**Your assignment**
Show the lines below that contain the string "Lamp".

**Task material**

BEGIN

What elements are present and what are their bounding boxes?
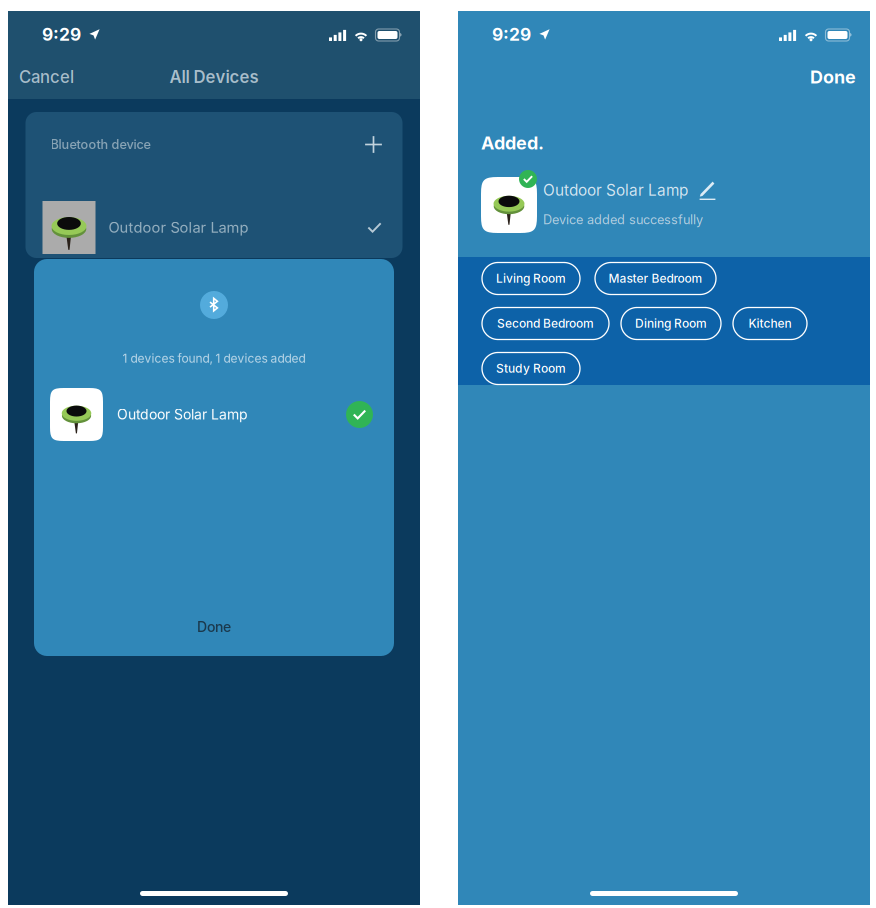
- staticText: Study Room: [496, 361, 566, 376]
- button[interactable]: Master Bedroom: [595, 262, 716, 294]
- staticText: Done: [810, 66, 856, 88]
- staticText: Bluetooth device: [50, 137, 150, 152]
- button[interactable]: Add Bluetooth device: [26, 112, 402, 177]
- button[interactable]: Study Room: [482, 352, 580, 384]
- staticText: Device added successfully: [543, 212, 703, 227]
- staticText: Done: [197, 618, 231, 635]
- button[interactable]: Outdoor Solar Lamp: [34, 388, 394, 441]
- staticText: Outdoor Solar Lamp: [117, 406, 248, 423]
- staticText: 9:29: [42, 24, 81, 45]
- staticText: Outdoor Solar Lamp: [543, 181, 688, 200]
- button[interactable]: Cancel: [8, 55, 92, 99]
- staticText: All Devices: [170, 67, 258, 87]
- button[interactable]: Outdoor Solar Lamp: [26, 201, 402, 254]
- button[interactable]: Kitchen: [733, 308, 807, 340]
- staticText: Kitchen: [748, 316, 792, 331]
- button[interactable]: Living Room: [482, 262, 580, 294]
- button[interactable]: Done: [34, 599, 394, 655]
- staticText: Living Room: [496, 271, 566, 286]
- staticText: Dining Room: [635, 316, 707, 331]
- staticText: Outdoor Solar Lamp: [108, 219, 248, 236]
- staticText: 1 devices found, 1 devices added: [122, 351, 306, 366]
- button[interactable]: Outdoor Solar Lamp: [481, 163, 855, 235]
- staticText: 9:29: [492, 24, 531, 45]
- staticText: Cancel: [19, 67, 74, 87]
- staticText: Master Bedroom: [608, 271, 702, 286]
- button[interactable]: Done: [458, 55, 870, 99]
- button[interactable]: Dining Room: [621, 308, 721, 340]
- staticText: Second Bedroom: [497, 316, 594, 331]
- button[interactable]: Second Bedroom: [482, 308, 609, 340]
- staticText: Added.: [481, 132, 544, 154]
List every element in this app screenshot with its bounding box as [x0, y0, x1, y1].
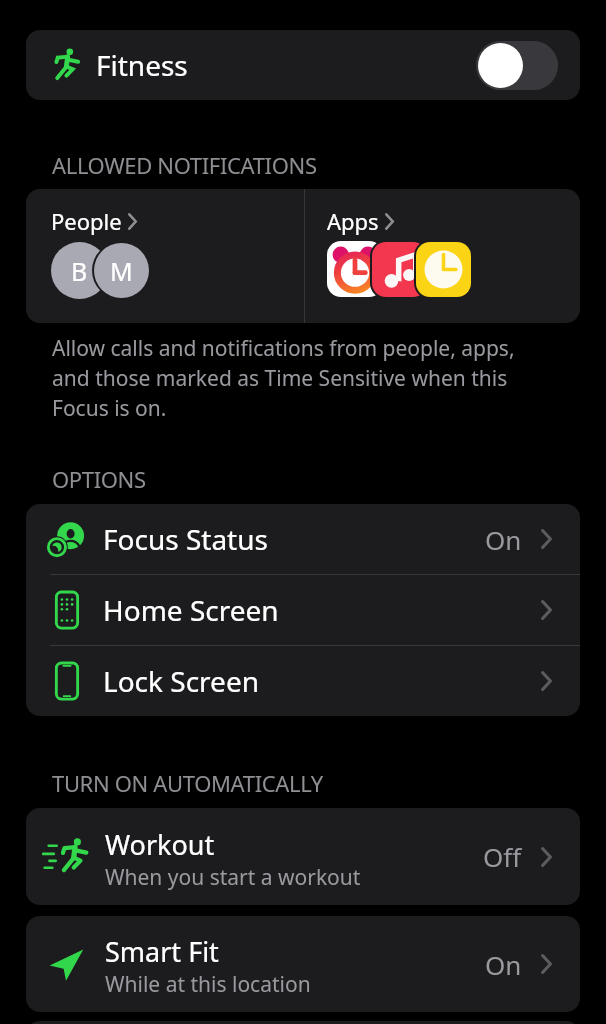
staticText: Off [483, 839, 522, 874]
button[interactable] [26, 1021, 580, 1024]
staticText: Focus Status [103, 520, 268, 558]
staticText: People [51, 206, 122, 236]
staticText: Home Screen [103, 591, 279, 629]
button[interactable]: Apps [305, 189, 580, 323]
button[interactable]: Fitness [26, 30, 580, 100]
staticText: When you start a workout [105, 863, 361, 892]
staticText: Workout [105, 826, 215, 863]
staticText: Fitness [96, 46, 188, 84]
staticText: Lock Screen [103, 662, 259, 700]
staticText: Apps [327, 206, 379, 236]
staticText: While at this location [105, 970, 311, 999]
staticText: TURN ON AUTOMATICALLY [52, 768, 323, 798]
staticText: On [485, 947, 522, 982]
button[interactable]: Lock Screen [26, 646, 580, 716]
staticText: M [110, 254, 133, 288]
button[interactable]: People [26, 189, 304, 323]
button[interactable]: Focus Status [26, 504, 580, 574]
staticText: Allow calls and notifications from peopl… [52, 334, 522, 422]
button[interactable]: Home Screen [26, 575, 580, 645]
button[interactable]: Enable Fitness Focus [476, 41, 558, 90]
staticText: B [71, 254, 88, 288]
staticText: OPTIONS [52, 464, 146, 494]
button[interactable]: Smart Fit [26, 916, 580, 1012]
button[interactable]: Workout [26, 808, 580, 905]
staticText: ALLOWED NOTIFICATIONS [52, 150, 317, 180]
staticText: Smart Fit [105, 933, 219, 970]
staticText: On [485, 522, 522, 557]
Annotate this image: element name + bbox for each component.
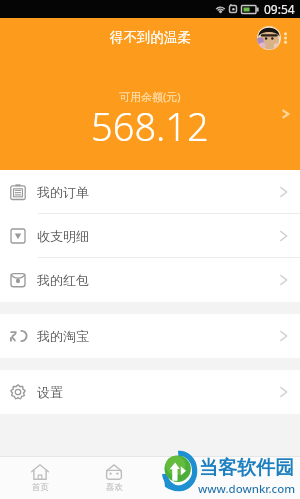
button[interactable]: 喜欢 xyxy=(77,457,151,499)
staticText: 我的红包 xyxy=(37,272,89,288)
button[interactable]: 首页 xyxy=(3,457,77,499)
staticText: 首页 xyxy=(32,482,49,493)
staticText: 喜欢 xyxy=(106,482,123,493)
staticText: 09:54 xyxy=(264,1,295,17)
button[interactable]: Profile avatar xyxy=(257,26,281,50)
staticText: 可用余额(元) xyxy=(119,89,181,104)
button[interactable]: 我的淘宝 xyxy=(0,314,300,358)
staticText: 设置 xyxy=(37,384,63,400)
staticText: 我的订单 xyxy=(37,184,89,200)
button[interactable]: 设置 xyxy=(0,370,300,414)
button[interactable]: 我的订单 xyxy=(0,170,300,214)
staticText: 当客软件园 xyxy=(199,456,294,480)
staticText: 得不到的温柔 xyxy=(110,29,191,46)
staticText: 收支明细 xyxy=(37,228,89,244)
button[interactable]: 收支明细 xyxy=(0,214,300,258)
button[interactable]: More options xyxy=(282,31,289,45)
staticText: 568.12 xyxy=(91,100,209,152)
button[interactable]: 可用余额(元) xyxy=(0,57,300,170)
staticText: 我的淘宝 xyxy=(37,328,89,344)
button[interactable]: 我的红包 xyxy=(0,258,300,302)
staticText: www.downkr.com xyxy=(198,481,296,497)
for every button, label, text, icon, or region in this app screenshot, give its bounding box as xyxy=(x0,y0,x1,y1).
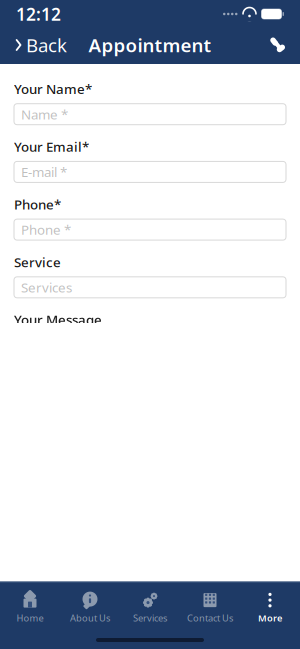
staticText: Services xyxy=(21,278,72,296)
button[interactable]: Contact Us xyxy=(180,586,240,630)
staticText: E-mail * xyxy=(21,163,67,181)
button[interactable]: More xyxy=(240,586,300,630)
staticText: Contact Us xyxy=(187,612,233,624)
staticText: Your Email* xyxy=(14,138,89,155)
staticText: Name * xyxy=(21,105,68,123)
staticText: Appointment xyxy=(88,33,212,57)
staticText: About Us xyxy=(70,612,110,624)
staticText: Service xyxy=(14,253,61,271)
button[interactable]: Phone * xyxy=(14,219,286,240)
button[interactable]: About Us xyxy=(60,586,120,630)
button[interactable]: Services xyxy=(120,586,180,630)
button[interactable]: Call xyxy=(259,28,296,62)
staticText: More xyxy=(258,612,282,624)
button[interactable]: E-mail * xyxy=(14,161,286,182)
staticText: Your Name* xyxy=(14,80,92,98)
staticText: Phone * xyxy=(21,221,71,238)
button[interactable]: Services xyxy=(14,277,286,298)
button[interactable]: Name * xyxy=(14,104,286,125)
button[interactable]: Home xyxy=(0,586,60,630)
staticText: Your Message xyxy=(14,311,102,328)
staticText: Back xyxy=(26,33,67,57)
staticText: Home xyxy=(16,612,44,624)
staticText: Phone* xyxy=(14,195,61,213)
staticText: 12:12 xyxy=(16,2,61,26)
button[interactable]: Back xyxy=(4,28,77,62)
staticText: Services xyxy=(133,612,167,624)
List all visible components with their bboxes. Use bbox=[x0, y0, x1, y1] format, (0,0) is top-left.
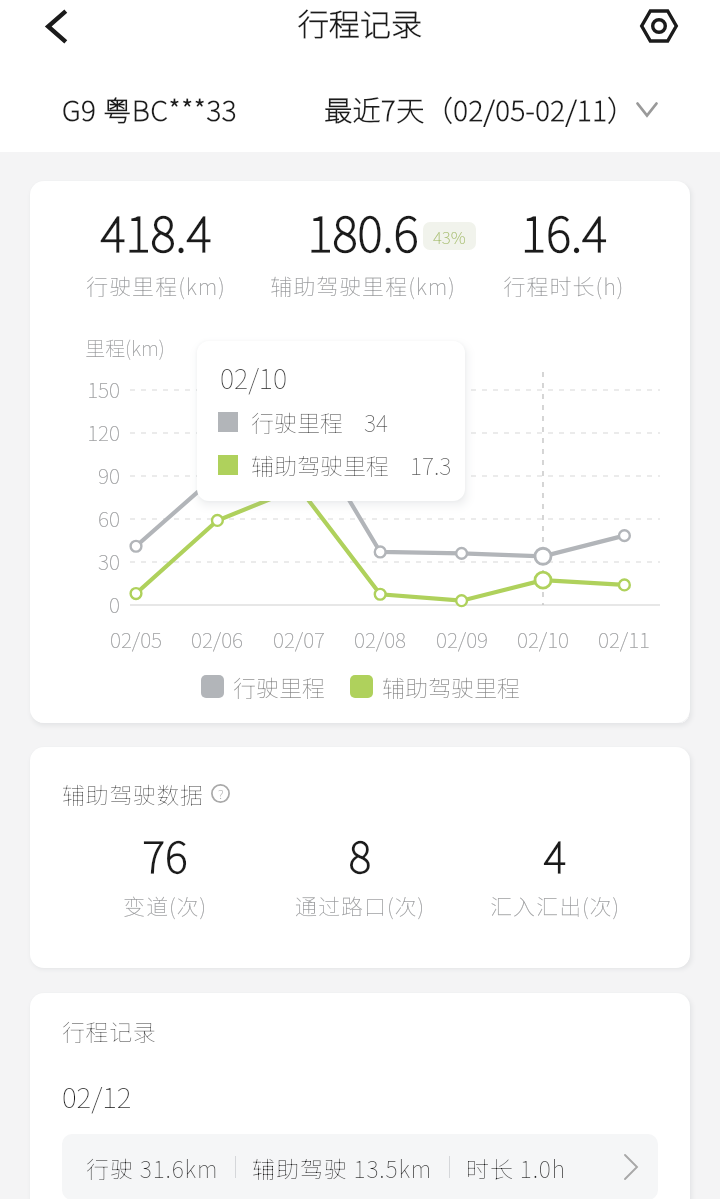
staticText: 02/08 bbox=[330, 624, 430, 654]
staticText: 行驶里程 bbox=[251, 405, 343, 438]
staticText: 34 bbox=[364, 405, 388, 438]
staticText: 418.4 bbox=[30, 196, 336, 266]
staticText: 150 bbox=[60, 374, 120, 404]
staticText: 180.6 bbox=[183, 196, 543, 266]
staticText: 16.4 bbox=[384, 196, 690, 266]
staticText: 120 bbox=[60, 417, 120, 447]
staticText: 76 bbox=[30, 823, 345, 885]
staticText: 最近7天（02/05-02/11） bbox=[324, 89, 636, 130]
staticText: 通过路口(次) bbox=[180, 889, 540, 921]
button[interactable]: 最近7天（02/05-02/11） bbox=[324, 89, 658, 130]
staticText: 02/10 bbox=[493, 624, 593, 654]
staticText: 辅助驾驶里程(km) bbox=[183, 269, 543, 301]
staticText: 行程时长(h) bbox=[384, 269, 690, 301]
staticText: 02/11 bbox=[574, 624, 674, 654]
button[interactable]: Settings bbox=[633, 0, 685, 51]
staticText: 02/07 bbox=[249, 624, 349, 654]
staticText: 60 bbox=[60, 503, 120, 533]
staticText: 行驶里程 bbox=[233, 670, 325, 703]
staticText: ? bbox=[218, 784, 224, 803]
staticText: 02/10 bbox=[220, 358, 287, 397]
button[interactable]: 辅助驾驶数据 bbox=[62, 777, 230, 810]
staticText: 汇入汇出(次) bbox=[375, 889, 690, 921]
staticText: 90 bbox=[60, 460, 120, 490]
staticText: 变道(次) bbox=[30, 889, 345, 921]
staticText: 17.3 bbox=[410, 448, 452, 481]
other: Info bbox=[211, 784, 230, 803]
button[interactable]: G9 粤BC***33 bbox=[62, 89, 238, 130]
staticText: 02/12 bbox=[62, 1076, 132, 1117]
staticText: 辅助驾驶里程 bbox=[251, 448, 389, 481]
staticText: 辅助驾驶数据 bbox=[62, 777, 204, 810]
staticText: 30 bbox=[60, 546, 120, 576]
staticText: 0 bbox=[60, 589, 120, 619]
staticText: 02/06 bbox=[167, 624, 267, 654]
staticText: 8 bbox=[180, 823, 540, 885]
staticText: 02/09 bbox=[412, 624, 512, 654]
staticText: 辅助驾驶 13.5km bbox=[252, 1151, 433, 1184]
staticText: 行程记录 bbox=[62, 1014, 157, 1047]
staticText: 里程(km) bbox=[85, 333, 165, 362]
staticText: 43% bbox=[433, 224, 466, 249]
staticText: G9 粤BC***33 bbox=[62, 89, 238, 130]
staticText: 辅助驾驶里程 bbox=[382, 670, 520, 703]
staticText: 行驶 31.6km bbox=[86, 1151, 219, 1184]
staticText: 行程记录 bbox=[298, 0, 422, 45]
staticText: 行驶里程(km) bbox=[30, 269, 336, 301]
staticText: 时长 1.0h bbox=[466, 1151, 566, 1184]
staticText: 02/05 bbox=[86, 624, 186, 654]
button[interactable]: 行驶 31.6km bbox=[62, 1134, 658, 1199]
staticText: 4 bbox=[375, 823, 690, 885]
button[interactable]: Back bbox=[29, 0, 85, 52]
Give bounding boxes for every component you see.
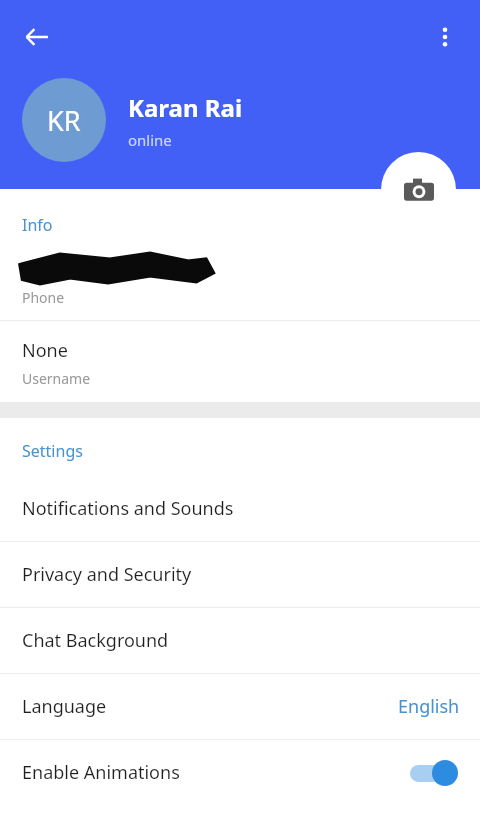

END

**Written response**
- button[interactable]: Outdoor Solar Lamp: [34, 388, 394, 441]
- staticText: Outdoor Solar Lamp: [117, 406, 248, 423]
- staticText: Outdoor Solar Lamp: [543, 181, 688, 200]
- button[interactable]: Outdoor Solar Lamp: [26, 201, 402, 254]
- staticText: Outdoor Solar Lamp: [108, 219, 248, 236]
- button[interactable]: Outdoor Solar Lamp: [481, 163, 855, 235]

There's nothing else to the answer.